Patricia Dao à travers son héroïne qui “regarde droit devant elle” trouve un moyen de lutter contre toutes les “mammasantissima” et leurs chiens de garde. Les yeux de son Anna “brille d’un feu noir, d’un feu noir de Calabre” en un récit intime et universel. Il s’ancre dans la Calabre et ce qu’elle cache encore. Le noir qui y recouvre le corps des femmes est bien plus qu’une couleur : un symbole. Il compose un cairn au milieu des pierres brûlantes et ceux qui les flêchent et qui deviennent des salauds ordinaires — générations après générations.
Intériorisé plus que développé, le trajet d’Anna n’est pas séparable du féminin. Il le métamorphose en rendant sensible une mémoire active où l’héroïne dans sa lutte se pose sans cesse la question : “Suis-je morte ou vivante ?” Elle répond par le second terme en dépit de tout ce qui met en péril elle et ses “sœurs”. Grâce à son personnage la romancière développe une archéologique réaliste et lyrique, elle s’enfonce dans l’immémorial des “lamenti” et d’une religion refuge et mère de tous les vices.

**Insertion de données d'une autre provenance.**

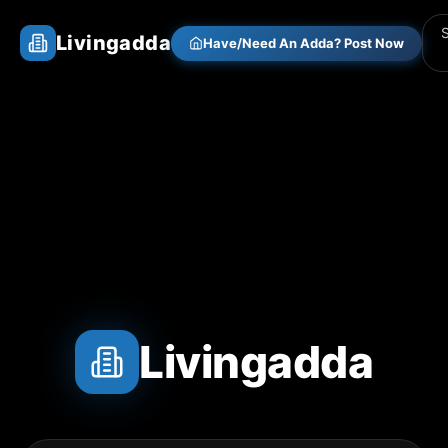
Livingadda
Have/Need An Adda? Post Now
Livingadda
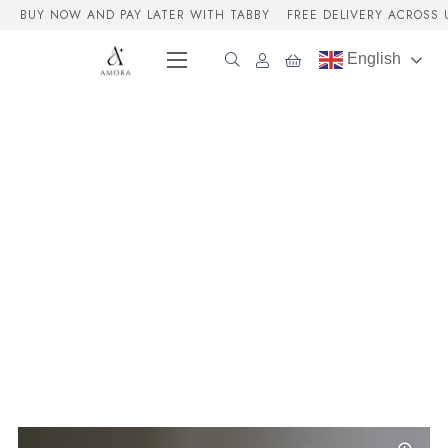
BUY NOW AND PAY LATER WITH TABBY
FREE DELIVERY ACROSS 
English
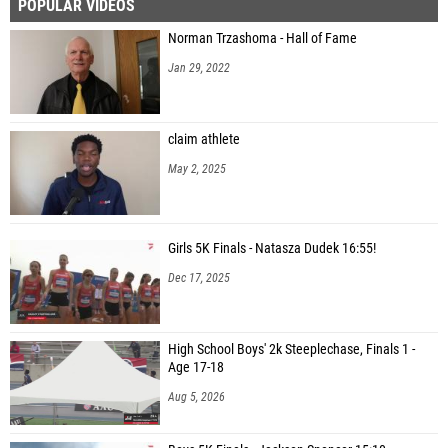
POPULAR VIDEOS
Norman Trzashoma - Hall of Fame
Jan 29, 2022
claim athlete
May 2, 2025
Girls 5K Finals - Natasza Dudek 16:55!
Dec 17, 2025
High School Boys' 2k Steeplechase, Finals 1 -
Age 17-18
Aug 5, 2026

Patricia Dao, Anna, Tim buctu éditions, La Colle sur Loup, 2014, 280 p. — 15,00 €.
Entretien :
Qu’est-ce qui vous fait lever le matin ?
L’urgence qu’un matin se lèvera sans moi
Que sont devenus vos rêves d’enfant ?
Des sans domicile fixe
A quoi avez-vous renoncé ?
A me chauffer correctement l’hiver. Mais aussi parfois à la ponctuation même s’il est difficile de m’y tenir, à cause d’une virgule qui, un jour, voudra avoir le dernier mot
D’où venez-vous ?
Je viens d’ici, juste à côté de chez vous, nous sommes voisins
Qu’avez-vous reçu en dot ?
Des moustaches : donna baffuta sempre paciuta
Qu’avez-vous dû “plaquer” pour votre travail ?

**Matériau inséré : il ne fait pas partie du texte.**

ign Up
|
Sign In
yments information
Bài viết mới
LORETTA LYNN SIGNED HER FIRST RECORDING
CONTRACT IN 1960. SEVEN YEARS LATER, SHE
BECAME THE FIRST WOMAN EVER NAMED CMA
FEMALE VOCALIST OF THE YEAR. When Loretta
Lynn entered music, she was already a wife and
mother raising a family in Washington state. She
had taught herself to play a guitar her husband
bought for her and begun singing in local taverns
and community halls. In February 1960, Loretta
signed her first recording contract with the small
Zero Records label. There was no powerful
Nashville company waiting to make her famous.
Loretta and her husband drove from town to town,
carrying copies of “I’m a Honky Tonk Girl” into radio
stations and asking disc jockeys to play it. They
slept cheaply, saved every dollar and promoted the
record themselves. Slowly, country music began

La centrale vapeur : c’était repasser ou écrire
Un petit plaisir — quotidien ou non ?
J’adore le petit plaisir, surtout quand il est au singulier : quotidien donc
Qu’est-ce qui vous distingue des autres auteurs ?
Rien. C’est fou comme les auteurs se ressemblent
Quelle fut l’image première qui esthétiquement vous interpela ?
Le mur en face de ma chambre d’enfant : incroyablement ouvert à toutes les perspectives.
Et votre première lecture ?
A, O, I, U, E, le livre du CP qui décortiquait les mots si gentiment jusqu’à les faire chanter.
Pourquoi votre attirances vers les lieux italiens ?
J’aime voir combien ont voyagé mes racines.
Quelles musiques écoutez-vous ?
Classique, mais pas seulement
Quel est le livre que vous aimez relire ?
En ce moment : “Sur les traces de Nives » de Erri De Luca
Quel film vous fait pleurer ?
Le film d’amour, j’adore quand il me fait pleurer
Quand vous vous regardez dans un miroir qui voyez-vous ?
Tous mes moi(s), et toujours s’engage une vaste discussion
A qui n’avez-vous jamais osé écrire ?
A ma mère, parce qu’elle ne savait pas lire
Quel(le) ville ou lieu a pour vous valeur de mythe ?
Le corps de l’autre a pour moi cette valeur là
Quels sont les écrivains et artistes dont vous vous sentez le plus proche ?
Question très difficile… Je préfère ne pas en citer pour ne pas en oublier
Qu’aimeriez-vous recevoir pour votre anniversaire ?
Des cartouches d’encre pour mon imprimante
Que défendez-vous ?
La liberté de la vie
Que vous inspire la phrase de Lacan : “L’Amour c’est donner quelque chose qu’on n’a pas à quelqu’un qui n’en veut pas”?
Rien de particulier. Je suis pleine d’amour, ça m’arrive de le donner à quelqu’un qui n’en veut pas, mais j’en ai vraiment pas besoin pour vivre : de le donner. Ok : je suis une sacrée égoïste.
Que pensez-vous de celle de W. Allen : “La réponse est oui mais quelle était la question ?“
J’adore le mot oui, trois voyelles qui se dévoilent comme ça, peut-être celles que Dieu a voulu effacer de son nom
Quelle question ai-je oublié de vous poser ?
Plein de questions, évidemment, mais nous nous reverrons n’est-ce pas !
Présentation et entretiens réalisé par jean-paul gavard-perret pour lelitteraire.com, le 10 décembre 2014.